* GIVEN RECORDS
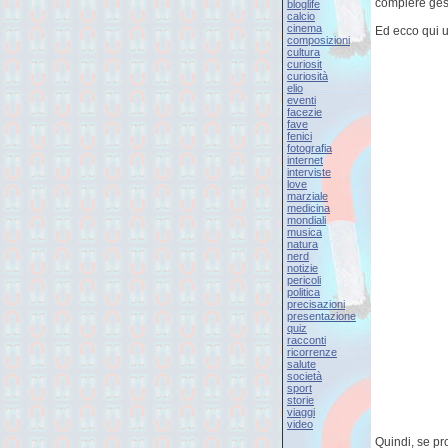
compiere gest
bloglife
calcio
cinema
Ed ecco qui u
composizioni
cultura
curiosit
curiosità
elio
eventi
facezie
fave
fenici
fotografia
internet
interviste
love
marziale
medicina
mondiali
musica
natura
nerd
notizie
pericoli
politica
precisazioni
presentazione
quiz
racconti
ricorrenze
salute
società
sport
storie
viaggi
video
Quindi, se pr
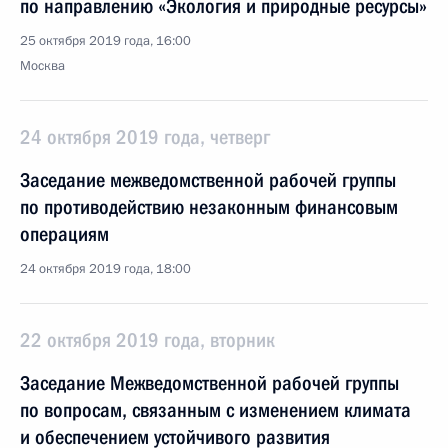
по направлению «Экология и природные ресурсы»
25 октября 2019 года, 16:00
Москва
24 октября 2019 года, четверг
Заседание межведомственной рабочей группы
по противодействию незаконным финансовым
операциям
24 октября 2019 года, 18:00
22 октября 2019 года, вторник
Заседание Межведомственной рабочей группы
по вопросам, связанным с изменением климата
и обеспечением устойчивого развития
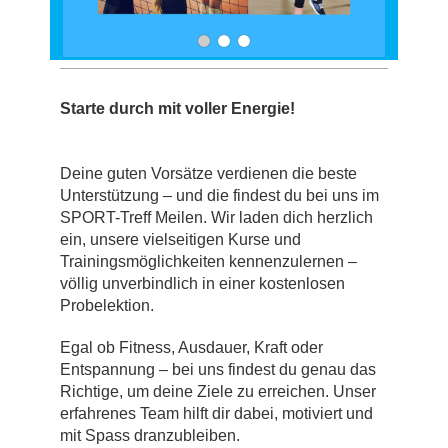
Starte durch mit voller Energie!
Deine guten Vorsätze verdienen die beste
Unterstützung – und die findest du bei uns im
SPORT-Treff Meilen. Wir laden dich herzlich
ein, unsere vielseitigen Kurse und
Trainingsmöglichkeiten kennenzulernen –
völlig unverbindlich in einer kostenlosen
Probelektion.
Egal ob Fitness, Ausdauer, Kraft oder
Entspannung – bei uns findest du genau das
Richtige, um deine Ziele zu erreichen. Unser
erfahrenes Team hilft dir dabei, motiviert und
mit Spass dranzubleiben.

* WORK INSTRUCTIONS
Using the listing above, return all lines where the word "группы" occurs.

* SOLUTION TO THE EXERCISE
Заседание межведомственной рабочей группы
Заседание Межведомственной рабочей группы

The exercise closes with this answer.